We respectfully submit that the inescapable explanation for the district judge’s performance in this case is that he harbors a deep-seated animus against traditional marriage and that he has been unwilling or unable to contain his animus. That understanding ought to inform this Court’s entire review of the district judge’s ruling.
What leads up to this conclusion is his analysis the Judge’s distortion of the record, distortions that just happened to favor the plaintiffs. For example:
Among the district judge’s many baseless contentions is his claim that “the evidence shows beyond debate that allowing same-sex couples to marry has at least a neutral, if not a positive effect, on the institution of marriage.” ER160-161 (emphasis added). For starters, such an assertion is simply beyond the capacity of the social sciences to sustain….
Further, as proponents demonstrate, the district judge’s extravagant claim rests almost entirely on the testimony of a single expert witness for plaintiffs, Professor Letitia Peplau, who specifically disclaimed that her limited statistics on marriage and divorce rates in Massachusetts were “necessarily serious indicators of anything.” ER241:1-2. The district judge’s claim also simply ignores the admission by another of plaintiffs’ expert witnesses, Professor Nancy Cott, that it is “impossible” to know what the consequences of same-sex marriage would be because “no one predicts the future that accurately.” ER226:17-22. And the district judge’s claim also fails to acknowledge, much less address, evidence in the record about negative trends in the Netherlands — on marriage rates and nonmarital childrearing — that were exacerbated in the aftermath of that country’s adoption of same-sex marriage. See Proponents’ Brief at 101-102.

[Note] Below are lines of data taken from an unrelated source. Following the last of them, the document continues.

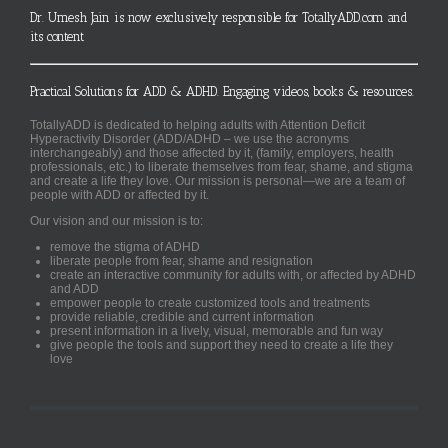
Dr. Umesh Jain is now exclusively responsible for TotallyADD.com and
its content
Practical Solutions for ADD & ADHD. Engaging videos, books & resources.
TotallyADD is dedicated to helping adults with Attention Deficit
Hyperactivity Disorder (ADD/ADHD – we use the acronyms
interchangeably) and those affected by it, (family, employers, health
professionals, etc.) to liberate themselves from fear, shame, and stigma
and create a life they love. Our mission is personal—we are a team of
people with ADD or affected by it.
Our vision and our mission is to:
remove the stigma of ADHD
liberate people from fear, shame and resignation
create an interactive community for adults with, or affected by ADHD
and ADD
empower people to create customized tools and treatments
provide reliable, credible and current information
present information in a lively, visual, memorable and fun way
give people the tools and support they need to create a life they
love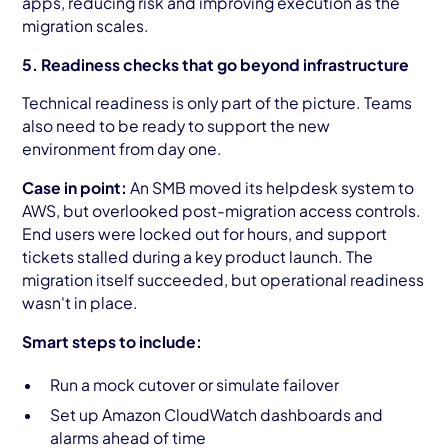
apps, reducing risk and improving execution as the
migration scales.
5. Readiness checks that go beyond infrastructure
Technical readiness is only part of the picture. Teams
also need to be ready to support the new
environment from day one.
Case in point:
An SMB moved its helpdesk system to
AWS, but overlooked post-migration access controls.
End users were locked out for hours, and support
tickets stalled during a key product launch. The
migration itself succeeded, but operational readiness
wasn't in place.
Smart steps to include:
Run a mock cutover or simulate failover
Set up Amazon CloudWatch dashboards and
alarms ahead of time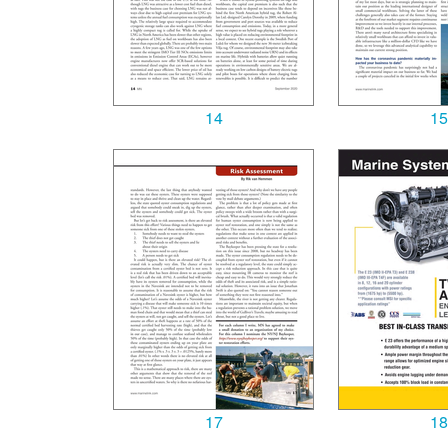
14
15
17
18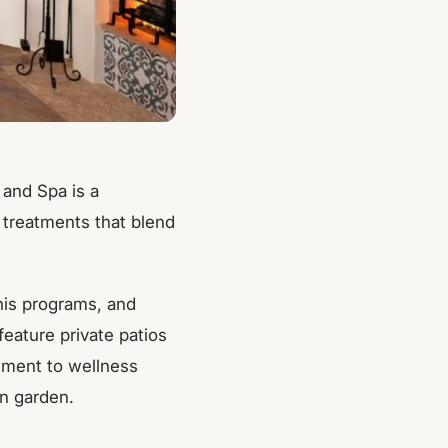
 and Spa is a
 treatments that blend
nis programs, and
eature private patios
itment to wellness
wn garden.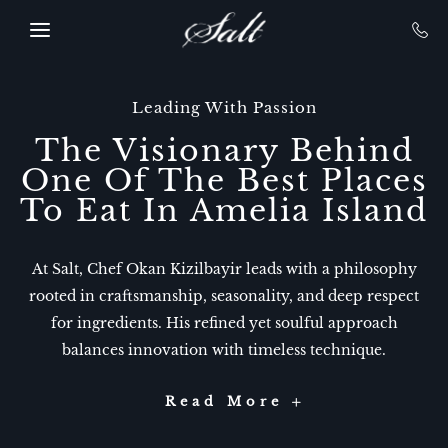
SKIP TO MAIN CONTENT
Leading With Passion
The Visionary Behind
One Of The Best Places
To Eat In Amelia Island​
At Salt, Chef Okan Kizilbayir leads with a philosophy
rooted in craftsmanship, seasonality, and deep respect
for ingredients. His refined yet soulful approach
balances innovation with timeless technique.
-
Read More
The
Visionary
Behind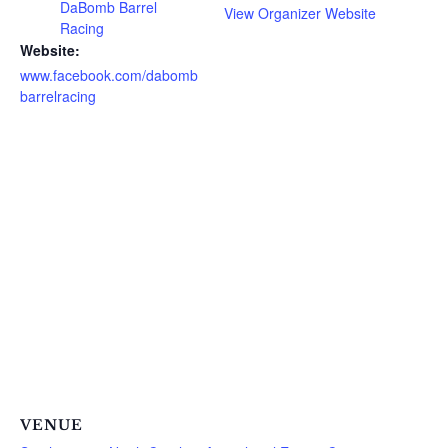
DaBomb Barrel
View Organizer Website
Racing
Website:
www.facebook.com/dabomb
barrelracing
VENUE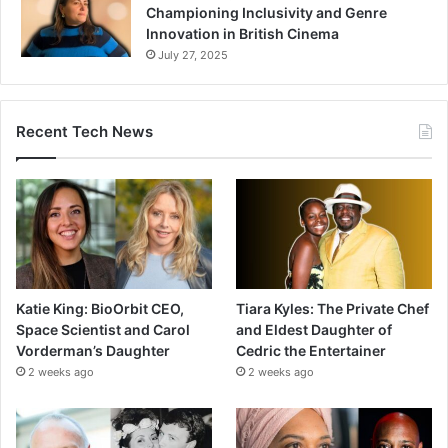
Championing Inclusivity and Genre
Innovation in British Cinema
July 27, 2025
Recent Tech News
Katie King: BioOrbit CEO,
Tiara Kyles: The Private Chef
Space Scientist and Carol
and Eldest Daughter of
Vorderman’s Daughter
Cedric the Entertainer
2 weeks ago
2 weeks ago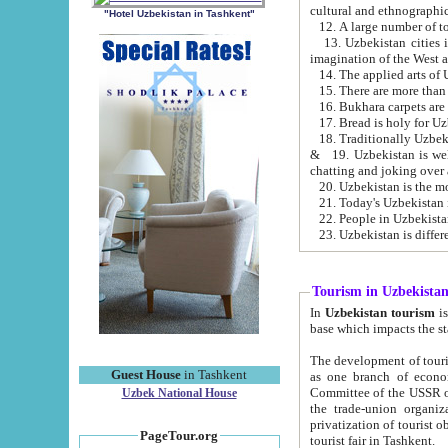
cultural and ethnographic
"Hotel Uzbekistan in Tashkent"
13. Uzbekistan cities including Samark
15. There are more than 
16. Bukhara carpets are
17. Bread is holy for U
& 19. Uzbekistan is well known for
chatting and joking over 
22. People in Uzbekistan
Tourism in Uzbekista
In
Uzbekistan tourism
is regulate
The development of tourism in Uzbe
Guest House
in Tashkent
as one branch of economy on the basis of e
Committee of the USSR on Foreign Tourism, the Bureau of Youth Touris
Uzbek National House
the trade-union organizations, etc. This period covers 1992-1995. Since this moment there started
privatization of tourist objects, constructio
PageTour.org
tourist fair in Tashkent.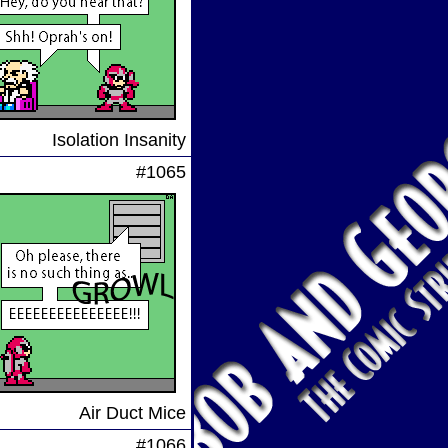
Isolation Insanity
#1065
Air Duct Mice
#1066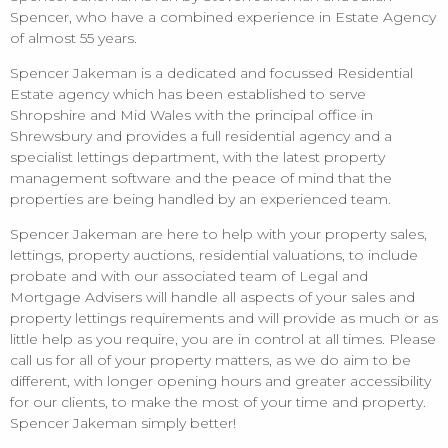
Spencer, who have a combined experience in Estate Agency
of almost 55 years.
Spencer Jakeman is a dedicated and focussed Residential
Estate agency which has been established to serve
Shropshire and Mid Wales with the principal office in
Shrewsbury and provides a full residential agency and a
specialist lettings department, with the latest property
management software and the peace of mind that the
properties are being handled by an experienced team.
Spencer Jakeman are here to help with your property sales,
lettings, property auctions, residential valuations, to include
probate and with our associated team of Legal and
Mortgage Advisers will handle all aspects of your sales and
property lettings requirements and will provide as much or as
little help as you require, you are in control at all times. Please
call us for all of your property matters, as we do aim to be
different, with longer opening hours and greater accessibility
for our clients, to make the most of your time and property.
Spencer Jakeman simply better!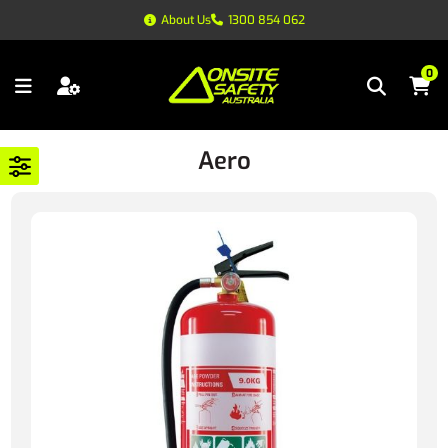
About Us
1300 854 062
0
Aero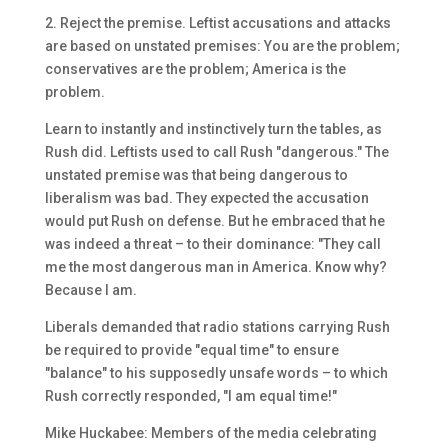
2. Reject the premise. Leftist accusations and attacks
are based on unstated premises: You are the problem;
conservatives are the problem; America is the
problem.
Learn to instantly and instinctively turn the tables, as
Rush did. Leftists used to call Rush "dangerous." The
unstated premise was that being dangerous to
liberalism was bad. They expected the accusation
would put Rush on defense. But he embraced that he
was indeed a threat – to their dominance: "They call
me the most dangerous man in America. Know why?
Because I am.
Liberals demanded that radio stations carrying Rush
be required to provide "equal time" to ensure
"balance" to his supposedly unsafe words – to which
Rush correctly responded, "I am equal time!"
Mike Huckabee: Members of the media celebrating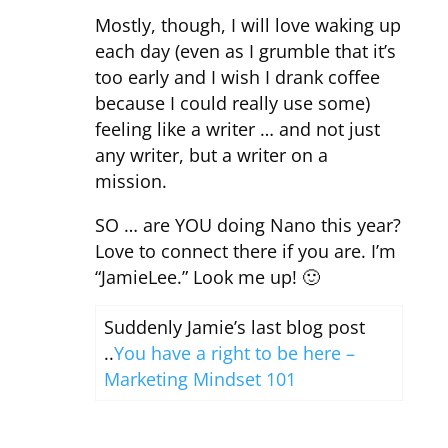
Mostly, though, I will love waking up
each day (even as I grumble that it’s
too early and I wish I drank coffee
because I could really use some)
feeling like a writer … and not just
any writer, but a writer on a
mission.
SO … are YOU doing Nano this year?
Love to connect there if you are. I’m
“JamieLee.” Look me up! 🙂
Suddenly Jamie’s last blog post
..
You have a right to be here –
Marketing Mindset 101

The district judge’s misplaced certitude about the long-term impact of same-sex marriage stands in sharp contrast to the modest acknowledgment by proponents’ counsel at the summary-judgment hearing in October 2009 that he didn’t “know” what the long-term impact of same-sex marriage would be. In his opinion, the district judge clips counsel’s comment out of context in a manner that distorts his message by falsely suggesting that counsel’s epistemological modesty amounted to some sort of concession that same-sex marriage did not pose any significant potential harmful effects:
At oral argument on proponents’ motion for summary judgment, the court posed to proponents’ counsel the assumption that “the state’s interest in marriage is procreative” and inquired how permitting same-sex marriage impairs or adversely affects that interest. Counsel replied that the inquiry was “not the legally relevant question,” but when pressed for an answer, counsel replied: Your honor, my answer is: I don’t know. I don’t know.
Despite this response, proponents in their trial brief promised to “demonstrate that redefining marriage to encompass same-sex relationships” would effect some twenty-three specific harmful consequences.
ER44 (emphasis added; citations omitted). Here again, the district judge’s distortion mirrors plaintiffs’ own distortion in their public-relations messaging.